NEF said: “The lack of a strong will at the level of the presidency to fight [the insurgency], as well as deep-seated corruption and incompetence in governments and in the management of our security challenges has allowed a band of terrorists to take and hold vast parts of our land and populations hostage, while every citizen lives in fear that they will be its next victim,” it said.

First, the NEF was well within its right to say what they said, and to hold the Nigeria ruler responsible. Free speech is essential to the democracy we claim to practice, and no Nigerian needs presidential permission to exercise that right. To the president falls the begging challenge because he it is who needs the permission of the citizen, through the ballot.

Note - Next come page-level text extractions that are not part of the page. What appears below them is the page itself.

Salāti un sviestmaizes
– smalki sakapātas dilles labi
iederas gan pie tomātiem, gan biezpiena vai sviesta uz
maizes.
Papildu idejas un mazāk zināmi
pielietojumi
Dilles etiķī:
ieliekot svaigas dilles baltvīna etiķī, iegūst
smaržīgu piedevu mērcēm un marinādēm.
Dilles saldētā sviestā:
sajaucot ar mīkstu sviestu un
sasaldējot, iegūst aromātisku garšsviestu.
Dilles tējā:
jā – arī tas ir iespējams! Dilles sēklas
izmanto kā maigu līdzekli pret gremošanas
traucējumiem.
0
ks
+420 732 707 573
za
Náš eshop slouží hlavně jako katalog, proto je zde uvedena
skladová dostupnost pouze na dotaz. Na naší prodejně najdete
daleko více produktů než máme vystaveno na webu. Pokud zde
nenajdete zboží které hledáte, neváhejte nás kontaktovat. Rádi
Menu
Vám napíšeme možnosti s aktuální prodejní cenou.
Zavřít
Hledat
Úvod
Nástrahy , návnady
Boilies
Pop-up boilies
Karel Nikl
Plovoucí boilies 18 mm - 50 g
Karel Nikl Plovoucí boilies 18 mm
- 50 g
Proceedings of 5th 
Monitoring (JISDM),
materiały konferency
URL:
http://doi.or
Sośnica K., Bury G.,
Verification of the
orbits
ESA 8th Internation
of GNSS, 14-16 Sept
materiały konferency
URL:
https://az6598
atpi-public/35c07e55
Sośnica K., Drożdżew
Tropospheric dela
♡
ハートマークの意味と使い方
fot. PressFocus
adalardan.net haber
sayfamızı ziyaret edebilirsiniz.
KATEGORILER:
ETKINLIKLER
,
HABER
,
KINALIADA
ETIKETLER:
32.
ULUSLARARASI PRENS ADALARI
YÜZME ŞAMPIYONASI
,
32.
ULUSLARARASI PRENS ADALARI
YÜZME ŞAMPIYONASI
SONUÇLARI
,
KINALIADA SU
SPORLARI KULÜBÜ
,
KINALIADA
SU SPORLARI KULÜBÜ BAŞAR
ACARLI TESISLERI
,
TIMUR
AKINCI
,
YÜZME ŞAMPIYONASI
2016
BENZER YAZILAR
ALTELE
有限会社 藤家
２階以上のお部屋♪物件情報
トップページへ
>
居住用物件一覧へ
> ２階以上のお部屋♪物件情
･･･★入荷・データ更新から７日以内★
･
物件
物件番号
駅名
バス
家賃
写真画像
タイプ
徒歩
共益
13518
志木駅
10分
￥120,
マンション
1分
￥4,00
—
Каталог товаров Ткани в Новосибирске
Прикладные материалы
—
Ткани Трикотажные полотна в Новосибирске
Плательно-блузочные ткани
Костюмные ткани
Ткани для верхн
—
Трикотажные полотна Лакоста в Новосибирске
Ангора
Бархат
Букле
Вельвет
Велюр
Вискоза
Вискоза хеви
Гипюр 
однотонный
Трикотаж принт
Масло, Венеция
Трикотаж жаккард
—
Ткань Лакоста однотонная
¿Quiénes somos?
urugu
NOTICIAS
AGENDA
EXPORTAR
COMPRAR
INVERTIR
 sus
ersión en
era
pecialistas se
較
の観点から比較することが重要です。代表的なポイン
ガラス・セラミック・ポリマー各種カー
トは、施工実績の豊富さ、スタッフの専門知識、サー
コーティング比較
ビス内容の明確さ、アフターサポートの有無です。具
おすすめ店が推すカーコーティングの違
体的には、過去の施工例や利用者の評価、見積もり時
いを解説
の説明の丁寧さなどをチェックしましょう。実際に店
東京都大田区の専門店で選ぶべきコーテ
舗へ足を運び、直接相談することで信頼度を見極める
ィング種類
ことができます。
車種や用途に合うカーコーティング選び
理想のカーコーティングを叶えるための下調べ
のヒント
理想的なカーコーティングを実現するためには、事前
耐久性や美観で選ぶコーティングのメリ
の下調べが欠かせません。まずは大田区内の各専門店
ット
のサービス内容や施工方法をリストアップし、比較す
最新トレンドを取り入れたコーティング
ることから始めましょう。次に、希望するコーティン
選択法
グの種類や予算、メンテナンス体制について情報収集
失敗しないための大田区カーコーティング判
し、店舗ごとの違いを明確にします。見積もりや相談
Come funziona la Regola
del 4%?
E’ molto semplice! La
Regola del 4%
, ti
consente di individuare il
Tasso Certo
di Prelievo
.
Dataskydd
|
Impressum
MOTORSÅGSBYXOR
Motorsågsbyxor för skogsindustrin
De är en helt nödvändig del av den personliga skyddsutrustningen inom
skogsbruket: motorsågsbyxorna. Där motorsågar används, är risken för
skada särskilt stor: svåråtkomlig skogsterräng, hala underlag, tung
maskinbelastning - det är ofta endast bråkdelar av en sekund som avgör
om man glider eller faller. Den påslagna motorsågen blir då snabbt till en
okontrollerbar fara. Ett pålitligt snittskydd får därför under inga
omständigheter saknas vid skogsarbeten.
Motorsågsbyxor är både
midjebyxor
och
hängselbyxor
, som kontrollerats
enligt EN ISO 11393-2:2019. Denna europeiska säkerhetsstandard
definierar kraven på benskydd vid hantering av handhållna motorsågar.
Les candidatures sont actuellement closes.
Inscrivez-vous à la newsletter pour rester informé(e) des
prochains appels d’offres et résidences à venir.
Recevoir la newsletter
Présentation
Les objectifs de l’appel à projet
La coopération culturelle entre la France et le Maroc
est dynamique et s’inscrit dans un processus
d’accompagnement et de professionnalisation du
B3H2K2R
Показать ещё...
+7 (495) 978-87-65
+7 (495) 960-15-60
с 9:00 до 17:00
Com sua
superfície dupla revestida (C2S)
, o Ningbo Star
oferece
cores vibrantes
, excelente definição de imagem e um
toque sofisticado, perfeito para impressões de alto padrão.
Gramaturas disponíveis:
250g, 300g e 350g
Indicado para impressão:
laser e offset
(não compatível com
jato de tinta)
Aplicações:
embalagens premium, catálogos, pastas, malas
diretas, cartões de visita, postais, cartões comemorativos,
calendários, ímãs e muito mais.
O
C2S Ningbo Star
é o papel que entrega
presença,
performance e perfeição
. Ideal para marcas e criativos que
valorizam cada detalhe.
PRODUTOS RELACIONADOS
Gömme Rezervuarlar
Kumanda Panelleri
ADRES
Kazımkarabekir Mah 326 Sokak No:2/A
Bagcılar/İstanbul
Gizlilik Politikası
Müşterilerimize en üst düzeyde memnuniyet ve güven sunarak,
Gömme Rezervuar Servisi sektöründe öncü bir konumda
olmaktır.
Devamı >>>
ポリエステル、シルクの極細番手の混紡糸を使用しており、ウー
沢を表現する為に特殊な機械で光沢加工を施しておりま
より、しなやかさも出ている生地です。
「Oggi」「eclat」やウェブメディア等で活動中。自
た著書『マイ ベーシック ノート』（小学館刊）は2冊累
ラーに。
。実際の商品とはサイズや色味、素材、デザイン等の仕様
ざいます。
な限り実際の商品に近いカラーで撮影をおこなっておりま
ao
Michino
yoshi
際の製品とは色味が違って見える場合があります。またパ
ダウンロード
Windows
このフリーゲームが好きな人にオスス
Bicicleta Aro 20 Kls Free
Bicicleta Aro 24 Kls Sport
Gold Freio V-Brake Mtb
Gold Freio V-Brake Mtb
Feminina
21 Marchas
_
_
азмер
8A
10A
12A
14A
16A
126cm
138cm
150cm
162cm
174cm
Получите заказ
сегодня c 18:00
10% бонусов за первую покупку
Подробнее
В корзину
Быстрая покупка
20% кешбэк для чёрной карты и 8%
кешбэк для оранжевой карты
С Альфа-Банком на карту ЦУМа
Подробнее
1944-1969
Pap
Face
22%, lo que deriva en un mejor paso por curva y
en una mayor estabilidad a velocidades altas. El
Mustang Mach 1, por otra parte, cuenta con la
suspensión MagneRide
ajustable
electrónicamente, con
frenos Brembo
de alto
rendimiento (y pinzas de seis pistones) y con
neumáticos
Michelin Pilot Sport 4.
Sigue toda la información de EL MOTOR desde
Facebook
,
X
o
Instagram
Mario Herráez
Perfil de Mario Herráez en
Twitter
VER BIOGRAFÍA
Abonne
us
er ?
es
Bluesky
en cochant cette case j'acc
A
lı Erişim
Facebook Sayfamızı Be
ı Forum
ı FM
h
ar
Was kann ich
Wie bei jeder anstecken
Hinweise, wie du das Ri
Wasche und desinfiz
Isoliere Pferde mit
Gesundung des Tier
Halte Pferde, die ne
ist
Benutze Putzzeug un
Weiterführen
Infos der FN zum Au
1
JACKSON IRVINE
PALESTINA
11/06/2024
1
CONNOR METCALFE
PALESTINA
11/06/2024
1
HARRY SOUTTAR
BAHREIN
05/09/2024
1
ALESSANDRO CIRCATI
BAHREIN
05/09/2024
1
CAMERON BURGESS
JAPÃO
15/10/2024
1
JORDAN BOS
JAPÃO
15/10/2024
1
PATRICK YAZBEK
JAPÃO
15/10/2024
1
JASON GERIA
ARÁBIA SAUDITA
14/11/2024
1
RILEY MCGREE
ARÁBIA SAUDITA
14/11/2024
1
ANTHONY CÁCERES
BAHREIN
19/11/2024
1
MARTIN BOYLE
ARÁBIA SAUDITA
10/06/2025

In other words, NEF’s statement was really a reminder of that relationship.  In principle, it is a reminder that all who seek office, especially those who seek re-election, should heed.  President Jonathan owes to the people who elected him the debt of performance, or else.

Presidential aides Doyin Okupe and Reuben Abati were so busy falling over each other they failed to see the trap.

“President Jonathan does not require any threat or ultimatum from any group of persons to be alive to his responsibilities to the Nigerian people,” Okupe said.

Mr. Jonathan has had five years to prove this point, but has sadly failed to. The Chibok mess just happens to be the most poignant demonstration of the many limitations of his government in a way many other issues could not.

But Abati leaned even harder on the panic button, imperiously declaring the group to be unpatriotic, swearing they could cause disaffection and division.

“They are not in a position to accuse this government of incompetence and it is not true that there is deep-seated corruption,” he said.  “President Jonathan has been combating corruption, has strengthened the institutions to make corruption difficult and to, over a long time, eradicate corruption…”

Never have more pretentious claims been made.  I gain no joy from rebutting this awful propaganda but it must be done because it is part of the arrogance by which Nigeria continues to be pushed into poverty, irrelevance and shame.

Exactly where has Mr. Jonathan, since he assumed control in 2010, ‘combated’ corruption?  On the contrary, his government has steadily acquired the reputation not only of being corrupt, but of nurturing it.

The first thing an anti-corruption combatant does is invest in personal integrity.  It is the only currency that has value in that battle.  You cannot have credibility without integrity; you cannot have credibility without accountability; you cannot have democracy without accountability.

Mr. Jonathan refused to adopt the integrity currency the moment he declared his opposition to public declaration of assets.  He did did not just fail that test, he threw speculation open as to what he is hiding.

The reason appears to be 2006 when he was indicted by a federal body for false declaration of assets as Governor of Bayelsa State, including accepting expensive gifts of cars.  Google it: this is public record.

This is why Mr. Jonathan cannot confront corruption, and only officials who are comfortable with the pretence that there is no distinction between rhetoric and action, or between propaganda and progress, would argue differently.

His refusal as president to declare his assets and to require of top servants of his administration the same demonstration of commitment confirmed not only that he cannot fight corruption, but that he is scared of the implications.

There is no other interpretation of his position, and Mr. Jonathan has extended the debacle in the past two years by declaring corruption in Nigeria to be “over-exaggerated” and by saying that stealing by public officers is not corruption.  It is impossible to licence license more flagrantly.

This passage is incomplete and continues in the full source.